Thanks for the information. We will fix the issue with the Kibana UI plugin truncating index names.

Regarding your “mos” index being affected even though it had not passed the 3 day mark: I’m assuming it does not say that index is in the doomed stage. Most likely it just had a timeout while attempting to check if it had any work to do and entered that failed state too.

To give a brief background on what’s happening internally:

The ISM plugin is running “jobs” based off one of our other plugins called Job Scheduler. We refer to the jobs in ISM as Managed Indices and they run on a pretty simple/dumb interval right now, i.e. run this job every 5 minutes (the default). Every index you apply a policy to has an associated Managed Index job for it that is running every 5 minutes. It’s running every 5 minutes to basically check if it has any “work” to do.

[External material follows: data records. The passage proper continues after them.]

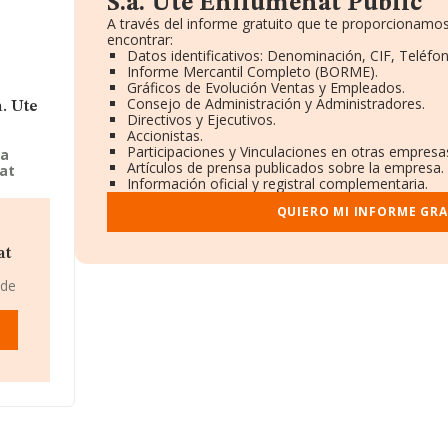
S.a. Ute Enllumenat Public
A través del informe gratuito que te proporcionamo
encontrar:
Datos identificativos: Denominación, CIF, Teléfon
Informe Mercantil Completo (BORME).
Gráficos de Evolución Ventas y Empleados.
Consejo de Administración y Administradores.
a. Ute
Directivos y Ejecutivos.
Accionistas.
Participaciones y Vinculaciones en otras empresa
sa
Artículos de prensa publicados sobre la empresa.
nat
Información oficial y registral complementaria.
iativas
QUIERO MI INFORME GR
.u. -
resas.
at
 de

For the vast majority of “runs” it will have no work to do, such as when it’s waiting for 3 days to move into a “doomed” state. This is one of the improvements we are working on. The issue is currently that every 5 minutes it’s checking if it should move into this “doomed” state and each one of these runs has a chance to “fail”. When we say “fail”, it could mean a number of different things, but a few things are common across all runs.

Because we currently do not have any distinction between which actions are idempotent/safe and which are dangerous, we treat them all as requiring strict safety.

What that means is every time one of these Managed Index jobs runs, we first take a lock (that we store in a document) for that index. This is to ensure no other plugin running on another node attempts to run the same job for the same index (such as when a new node joins the cluster or one temporarily drops).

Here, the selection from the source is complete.